I wish potato was renamed to potayto

Granted. But no one knows of the change but you.

You laugh each time you see the odd spelling. You even bring it up to some people, swearing it used to be “potato,” not potayto. But people don’t believe you. Or they say something like: Well I never knew how to spell Berenstein Bears. I used to think it was Berenstine Bears. So it’s kinda like that, eh?

Except it’s not, you claim. There was a monkey’s paw. I wished for potatoes to change! You even pull out an empty bag of chips from your life before the wish. They just snort. Hey that’s a funny misprint. You become frustrated by this small shift in reality only you know to be true.

But as with most rare misprints, at least you get to make a buck or two out of it. Some wealthy collector buys your chip bag for half a million dollars. It becomes the subject of some curious documentary that cannot confirm how this mistake came to be. Where are the graphic designs with the altered spelling? Nowhere on in the factory’s printing log, that’s for sure. Simply put, your chip bag and its misprint appeared out of nowhere.

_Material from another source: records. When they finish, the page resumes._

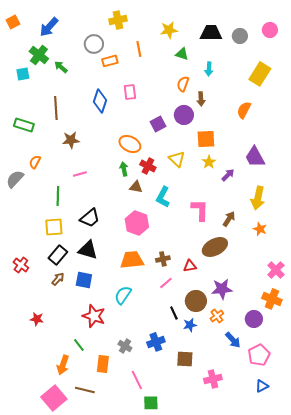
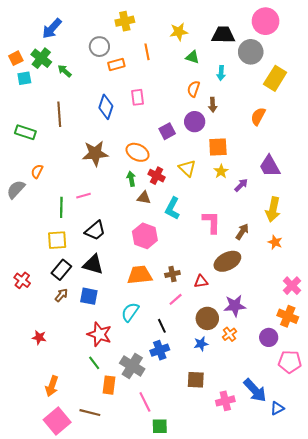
orange square: (13, 22) -> (16, 58), moved
pink circle: (270, 30) -> (266, 21), moved, size x1.6
gray circle: (240, 36) -> (251, 52), moved, size x1.5
brown star: (71, 140) -> (95, 153), moved, size x1.4
pink line: (80, 174) -> (84, 196), moved
black line: (174, 313) -> (162, 326), moved
blue arrow: (233, 340) -> (255, 390), moved, size x1.4
blue cross: (156, 342) -> (160, 350), moved
green line: (79, 345) -> (94, 363), moved
gray cross: (125, 346) -> (132, 366), size x1.6
pink pentagon: (259, 355) -> (290, 362), moved, turned 30
orange arrow: (63, 365) -> (52, 386), moved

The documentary wins an Academy Award. It gets a Netflix release. You sue the production company for royalty, but you lose because Disney bought out the rights and they have Marvel money. They soon pull The Potato Puzzle from Netflix for release in Disney+. It’s a joke Loki quips in the pilot episode of his own show. He waves his hand over a potato chip bag, casts his magic, and solves the mystery.

People come to love “potato chips” so much, Disney joins forces with an environmentally conscious chip company to release limited-edition “potato” products. People start to spell “potato” ironically, and then unironically. The Webster Dictionary has no choice but to include this spelling in its references. Cultural studies adapt this example as a way to explain linguistic shifts via pop culture. Before long, Potato is brought up as often as Binge-Watching in Reddit TILs. How strange is it that the spelling came out of nowhere?

Except it didn’t, of course. You know that.

So it upsets you, even into your twilight years, whenever your grandson bites down on a crisp. Still, a lifetime of getting into hopeless debates has taught you to be diplomatic. So when a film crew visits to interview you for The Potato Puzzle: Part II, you decide to give your final testament and let the matter go. And things go well, for once. They don’t judge you, like others have done. You feel oddly relieved and comforted by their professionalism and impartiality, like you were truly heard for the first time in your life.

Thus, feeling that you’ve finally parted with an immense burden, you move onto enjoying your final years. You take long walks. You eat potayto chips. You dance to oldies from the 2000s. And you read your grandson nightly the timeless adventures of the happy Berenstain Bears.